Il l’accuse d’être responsable de ces manifestations. Elle lui reproche d’être un dictateur. Elle a monté un dossier accablant contre lui. Élections truquées, corruption à tous les niveaux, crimes organisés, génocide des Tchétchènes, violation des droits, prévarication, concussion, elle ne passe rien ! Elle démonte, avec une précision mécanique, l’irrésistible ascension, à quarante-quatre ans, du petit fonctionnaire falot du KGB, devenu FSB, sur lequel il appuie son pouvoir pour perpétrer ses coups les plus tordus et dicter sa volonté au monde. Elle l’avait connu quand il voulait « changer le monde » et tout laisse entendre qu’ils ont eu, ensemble, une brève liaison. Il voudrait aujourd’hui briser la militante.

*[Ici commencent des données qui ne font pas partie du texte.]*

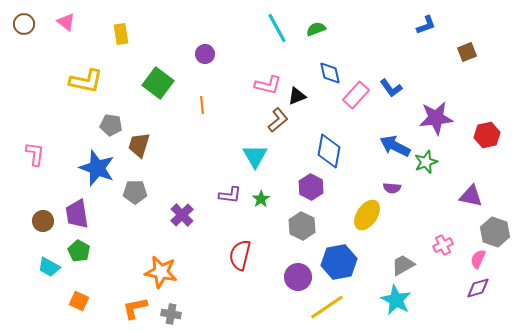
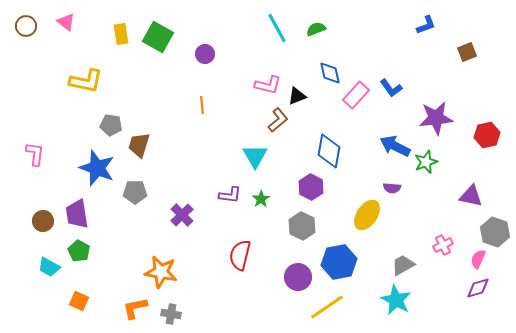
brown circle at (24, 24): moved 2 px right, 2 px down
green square at (158, 83): moved 46 px up; rotated 8 degrees counterclockwise
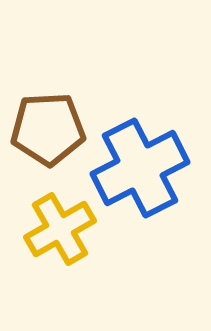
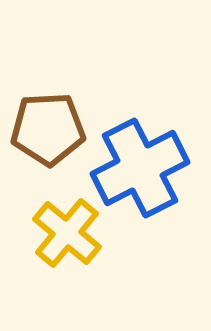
yellow cross: moved 7 px right, 4 px down; rotated 20 degrees counterclockwise
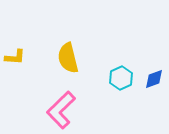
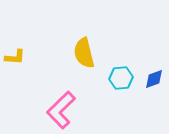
yellow semicircle: moved 16 px right, 5 px up
cyan hexagon: rotated 20 degrees clockwise
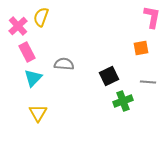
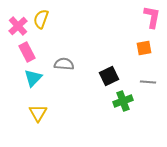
yellow semicircle: moved 2 px down
orange square: moved 3 px right
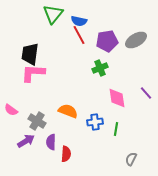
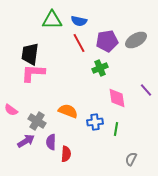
green triangle: moved 1 px left, 6 px down; rotated 50 degrees clockwise
red line: moved 8 px down
purple line: moved 3 px up
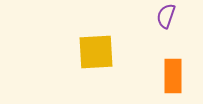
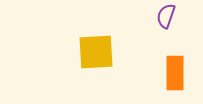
orange rectangle: moved 2 px right, 3 px up
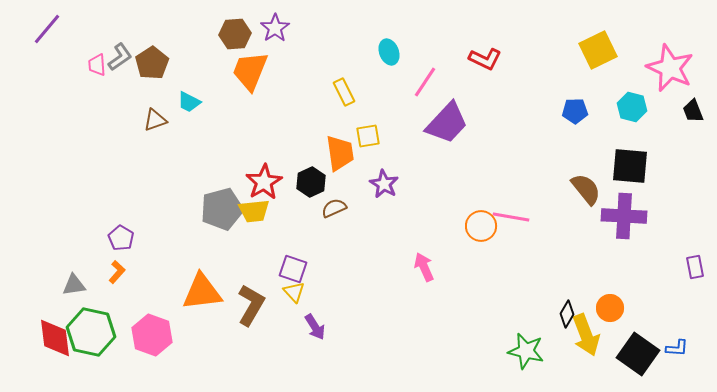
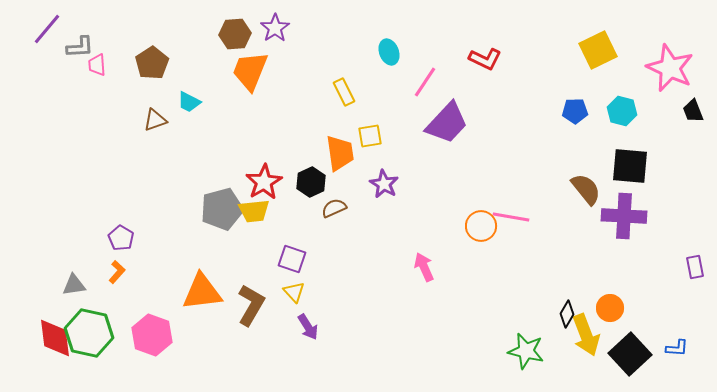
gray L-shape at (120, 57): moved 40 px left, 10 px up; rotated 32 degrees clockwise
cyan hexagon at (632, 107): moved 10 px left, 4 px down
yellow square at (368, 136): moved 2 px right
purple square at (293, 269): moved 1 px left, 10 px up
purple arrow at (315, 327): moved 7 px left
green hexagon at (91, 332): moved 2 px left, 1 px down
black square at (638, 354): moved 8 px left; rotated 12 degrees clockwise
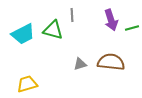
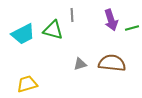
brown semicircle: moved 1 px right, 1 px down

Hugues Leforestier, l’auteur, assume le rôle du méchant. Gestes sobres, masque impassible. Il est odieux et glaçant. Nathalie Mann, l’opposante est obstinée, fragile et passionnée, elle lui fait front avec courage, révoltée par son autoritarisme, son cynisme. Elle dénonce sans faillir l’arbitraire érigé en système de gouvernement. Elle est superbe.
Comment la réduire au silence ?
La recette est connue. Bien des gouvernants la mitonnent, et même en démocratie.

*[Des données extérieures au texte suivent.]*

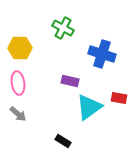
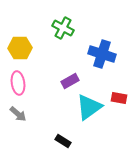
purple rectangle: rotated 42 degrees counterclockwise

En lui proposant un poste dans son gouvernement. C’est Le Projet Poutine. Mais elle reste intransigeante. Lui, qui a choisi entre « rester pur ou gouverner », se vante d’un bilan globalement positif puisqu’il a « rendu sa fierté à la Russie. » Peut-être se vengera-t-il d'elle sur ses enfants, ses parents, ceux qui lui sont chers. Ou la fera-t-il éliminer ? L’auteur ne tranche pas.

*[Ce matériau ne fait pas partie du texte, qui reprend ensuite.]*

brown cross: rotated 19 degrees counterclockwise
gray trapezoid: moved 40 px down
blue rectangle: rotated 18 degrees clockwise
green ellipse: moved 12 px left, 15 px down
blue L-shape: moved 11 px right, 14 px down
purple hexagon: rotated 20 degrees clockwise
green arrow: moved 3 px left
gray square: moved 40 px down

On dit souvent, que les Français ne savent pas faire un théâtre ancré dans l’actualité. Hugues Leforestier dans Le Projet Poutine démontre le contraire. Le conflit entre l’autocrate et la résistante, est intense, dramatiquement nourri. La mise en scène de Jacques Décombe entrecoupe chaque séquence de montages vidéo d’actualité d’un réalisme terrifiant.
On ne demande pas au spectateur de choisir, mais on lui apporte toutes les preuves pour qu’il puisse juger. Est-ce cette liberté qui déplaît à certains ?
Le Projet Poutine de Hugues Leforestier
Mise en scène : Jacques Décombe
Théâtre des Béliers parisiens
14 bis rue Sainte Isaure - 75018 Paris
du mercredi au samedi à 19h15 – Les dimanches à 17h30
01 42 62 35 00
Texte paru aux éditions Art et Comédie, 10 €
18:09 Écrit par Dadumas dans Blog, culture, Histoire, Livre, Politique, Théâtre | Lien permanent | Commentaires (0) | Tags : théâtre, théâtre des béliers parisiens, hugus leforestier, nathalie mann | Facebook | | Imprimer
07/04/2016
Quitter l’île de la cancrerie
« Quand il n’était pas le dernier de sa classe, il était l’avant-dernier ». On le croyait un cancre. Et il regardait avec résignation son « enlisement. »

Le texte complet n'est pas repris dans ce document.